Arbitration: Supreme Court, Deciding the Judge Alex Case, Backs FAA Over State Admin (Web)

The U.S. Supreme Court today set aside a claim that California law requires the state’s labor commissioner to hear a case before it was arbitrated. 

The ruling in Preston v. Ferrer, No. 06-1463 (available at http://www.scotusblog.com/wp/wp-content/uploads/2008/02/06-1463.pdf), is a strong boost for the Federal Arbitration Act, 9 U.S.C. § 1, et seq., and a loss for Fox Television star Alex Ferrer, who decides cases on his daily Judge Alex show. 

The case was about a broken business relationship between Ferrer and petitioner Arnold Preston, an attorney turned Hollywood agent.
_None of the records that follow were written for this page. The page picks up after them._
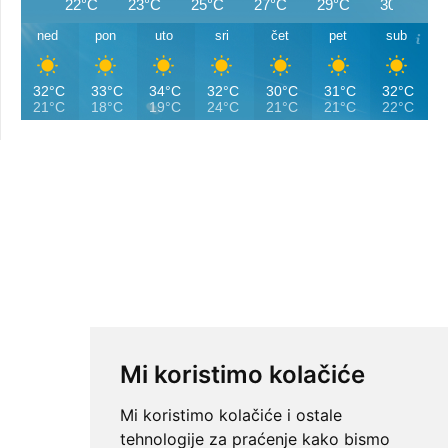
22°C
23°C
25°C
27°C
29°C
30°C
ned
pon
uto
sri
čet
pet
sub
32°C
33°C
34°C
32°C
30°C
31°C
32°C
21°C
18°C
19°C
24°C
21°C
21°C
22°C
Mi koristimo kolačiće
Mi koristimo kolačiće i ostale
tehnologije za praćenje kako bismo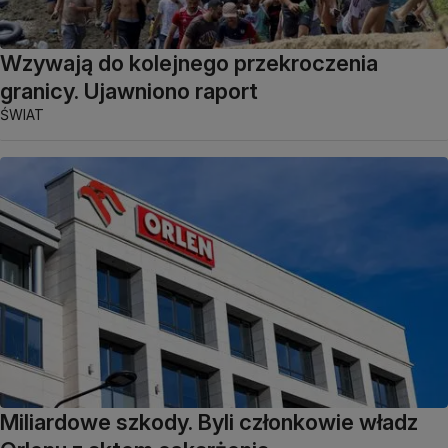
Wzywają do kolejnego przekroczenia
granicy. Ujawniono raport
ŚWIAT
Miliardowe szkody. Byli członkowie władz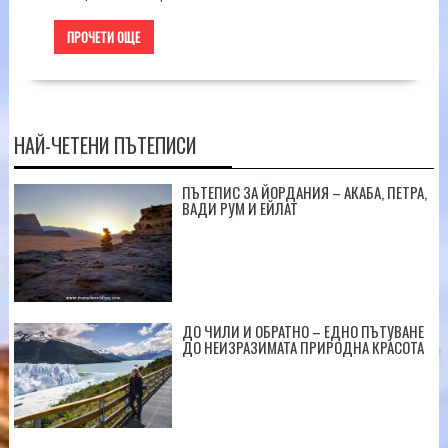
ПРОЧЕТИ ОЩЕ
НАЙ-ЧЕТЕНИ ПЪТЕПИСИ
ПЪТЕПИС ЗА ЙОРДАНИЯ – АКАБА, ПЕТРА,
ВАДИ РУМ И ЕЙЛАТ
ДО ЧИЛИ И ОБРАТНО – ЕДНО ПЪТУВАНЕ
ДО НЕИЗРАЗИМАТА ПРИРОДНА КРАСОТА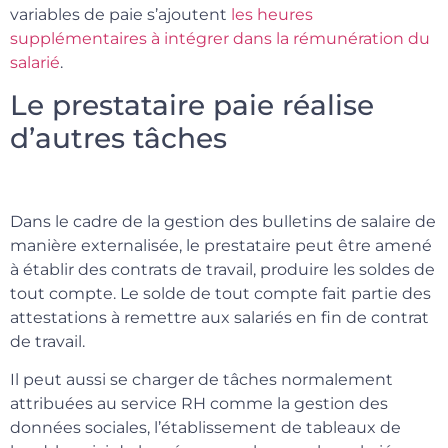
variables de paie s’ajoutent
les heures
supplémentaires à intégrer dans la rémunération du
salarié
.
Le prestataire paie réalise
d’autres tâches
Dans le cadre de la gestion des bulletins de salaire de
manière externalisée, le prestataire peut être amené
à établir des contrats de travail, produire les soldes de
tout compte. Le solde de tout compte fait partie des
attestations à remettre aux salariés en fin de contrat
de travail.
Il peut aussi se charger de tâches normalement
attribuées au service RH comme la gestion des
données sociales, l’établissement de tableaux de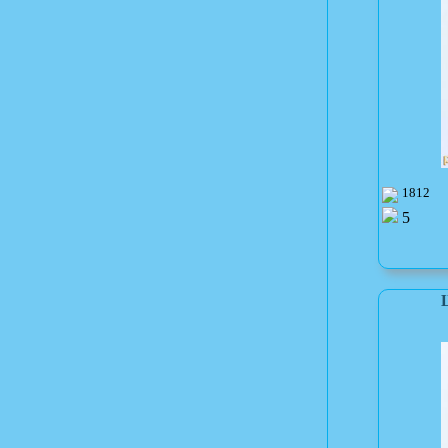
1812
5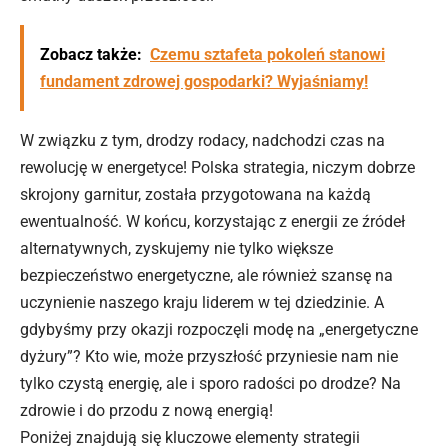
Zobacz także:
Czemu sztafeta pokoleń stanowi
fundament zdrowej gospodarki? Wyjaśniamy!
W związku z tym, drodzy rodacy, nadchodzi czas na
rewolucję w energetyce! Polska strategia, niczym dobrze
skrojony garnitur, została przygotowana na każdą
ewentualność. W końcu, korzystając z energii ze źródeł
alternatywnych, zyskujemy nie tylko większe
bezpieczeństwo energetyczne, ale również szansę na
uczynienie naszego kraju liderem w tej dziedzinie. A
gdybyśmy przy okazji rozpoczęli modę na „energetyczne
dyżury”? Kto wie, może przyszłość przyniesie nam nie
tylko czystą energię, ale i sporo radości po drodze? Na
zdrowie i do przodu z nową energią!
Poniżej znajdują się kluczowe elementy strategii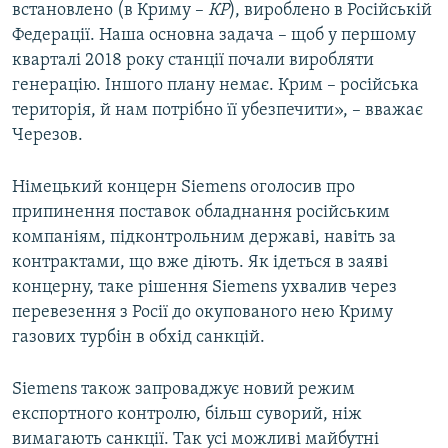
встановлено (в Криму –
КР
), вироблено в Російській
Федерації. Наша основна задача – щоб у першому
кварталі 2018 року станції почали виробляти
генерацію. Іншого плану немає. Крим – російська
територія, й нам потрібно її убезпечити», – вважає
Черезов.
Німецький концерн Siemens оголосив про
припинення поставок обладнання російським
компаніям, підконтрольним державі, навіть за
контрактами, що вже діють. Як ідеться в заяві
концерну, таке рішення Siemens ухвалив через
перевезення з Росії до окупованого нею Криму
газових турбін в обхід санкцій.
Siemens також запроваджує новий режим
експортного контролю, більш суворий, ніж
вимагають санкції. Так усі можливі майбутні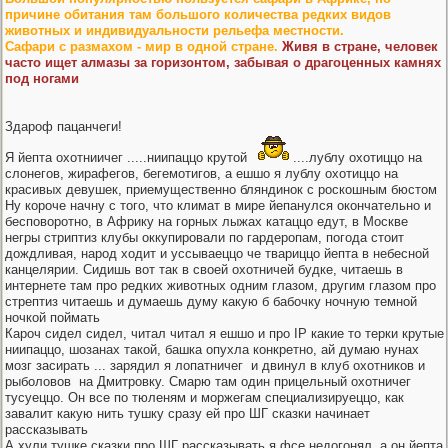
причине обитания там большого количества редких видов
животных и индивидуальности рельефа местности.
Сафари с размахом - мир в одной стране.
Живя в стране, человек
часто ищет алмазы за горизонтом, забывая о драгоценных камнях
под ногами
Здароф пацанчеги!
Я йепта охотниичег .....ниипаццо крутой
....лублу охотиццо на
слонегов, жирафегов, бегемотигов, а ешшо я лублу охотиццо на
красивых девушек, приемущественно бляндинок с роскошным бюстом
Ну короче начну с того, что климат в мире йепанулся окончательно и
бесповоротно, в Африку на горных лыжах катаццо едут, в Москве
негры стриптиз клубы оккупировали по гардеропам, погода стоит
дождливая, народ ходит и уссываеццо че твариццо йепта в небесной
канцелярии. Сидишь вот так в своей охотничей будке, читаешь в
интернете там про редких животных одним глазом, другим глазом про
стрептиз читаешь и думаешь думу какую б бабочку ночную темной
ночкой поймать
Кароч сидел сидел, читал читал я ешшо и про IP какие то терки крутые
ниипаццо, шозанах такой, башка опухла конкретно, ай думаю нунах
мозг засирать
... зарядил я лопатничег
и двинул в клуб охотников и
рыболовов
на Дмитровку. Смарю там один прицельный охотничег
тусуеццо. Он все по тюленям и моржегам специализируеццо, как
завалит какую нить тушку сразу ей про ШГ сказки начинает
рассказывать
А хули тушке сказки про ШГ рассказывать я фсе недогонял, а он йепта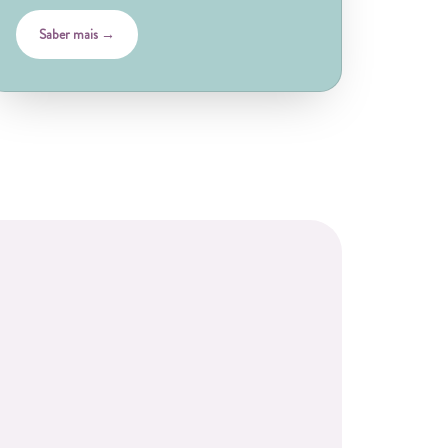
Saber mais →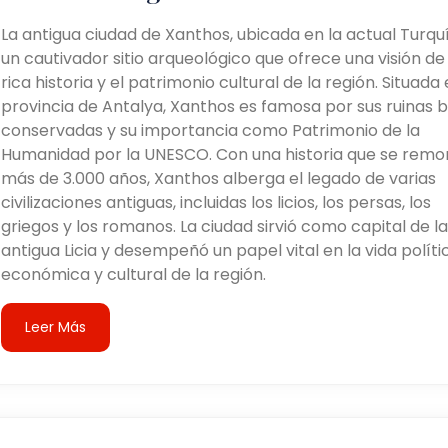
La antigua ciudad de Xanthos, ubicada en la actual Turquí
un cautivador sitio arqueológico que ofrece una visión de 
rica historia y el patrimonio cultural de la región. Situada 
provincia de Antalya, Xanthos es famosa por sus ruinas b
conservadas y su importancia como Patrimonio de la
Humanidad por la UNESCO. Con una historia que se remo
más de 3.000 años, Xanthos alberga el legado de varias
civilizaciones antiguas, incluidas los licios, los persas, los
griegos y los romanos. La ciudad sirvió como capital de la
antigua Licia y desempeñó un papel vital en la vida políti
económica y cultural de la región.
Leer Más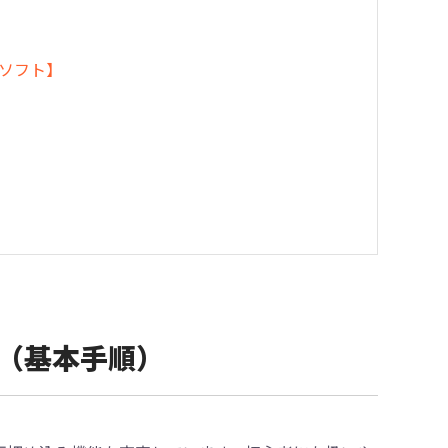
有料ソフト】
方法（基本手順）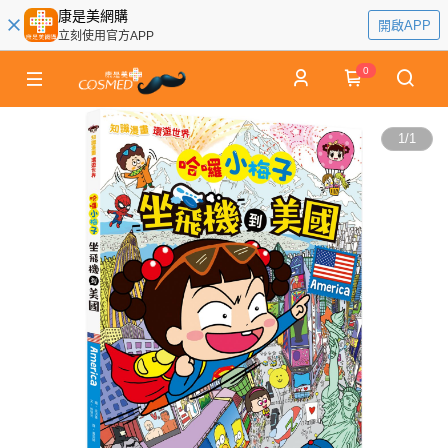
康是美網購
開啟APP
立刻使用官方APP
0
1
/
1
Preston filed for arbitration under their contract to collect fees.

But Ferrer, who is a former Florida state court judge, argued that Preston was his manager, not his agent, and asked the California Labor Commissioner to declare the contract invalid under the California Talent Agencies Act, attempting to postpone the arbitration.

While a California appeals court decided to stay the arbitration until the state labor commissioner could rule, the U.S. Supreme Court decided Buckeye Check Cashing Inc. v. Cardegna, 126 S.Ct. 1204 (2006), firmly asserting that arbitrability questions challenging a contract’s validity go to an arbitrator, while challenges directed at an arbitration clause’s validity go to courts.

Buckeye, at the heart of the Court’s decision today, didn’t discuss FAA preemption over state schemes. The Court took the case to deal with the preemption issue. It agreed to hear the case in the final week of the 2006-07 term, last September, granting a certiorari petition based on two lower-court unpublished decisions. 

“Buckeye largely, if not entirely, resolves the dispute before us,” writes Associate Justice Ruth Bader Ginsburg for the 8-1 Court. Rejecting Judge Alex’s contention that the Talent Agencies Act didn’t conflict with the FAA because it requires exhaustion of administrative processes before arbitration, Ginsburg notes that the California law’s procedure gives the state Labor Commissioner “exclusive jurisdiction to decide an issue that the parties agreed to arbitrate.” The opinion also points out that the California law imposes prerequisites to arbitration contract enforcement. 

“Requiring initial reference of the parties’ dispute to the Labor Commissioner would, at the least, hinder speedy resolution of the controversy,” Ginsburg writes.

The opinion holds, “[W]e disapprove the distinction between judicial and administrative proceedings drawn by Ferrer and adopted by the appeals court. When parties agree to arbitrate all questions arising under a contract, the FAA supersedes state laws lodging primary jurisdiction in another forum, whether judicial or administrative.”

The opinion also finds that by adopting American Arbitration Association rules to govern their dispute, the parties modified their reliance on California law in the agreement. The opinion follows Mastrobuono v. Shearson Lehman Hutton Inc., 514 U.S. 52 (1995), noting that the “‘best way to harmonize’ the parties’ adoption of the AAA rules and their selection of California law is to read the latter to encompass prescriptions governing the substantive rights and obligations of the parties, but not the State’s ‘special rules limiting the authority of arbitrators.’” Mastrobuono, at 63-64.

Associate Justice Clarence Thomas repeated his customary arbitration dissent, stating that he believes that the FAA doesn’t apply to cases originating in state courts.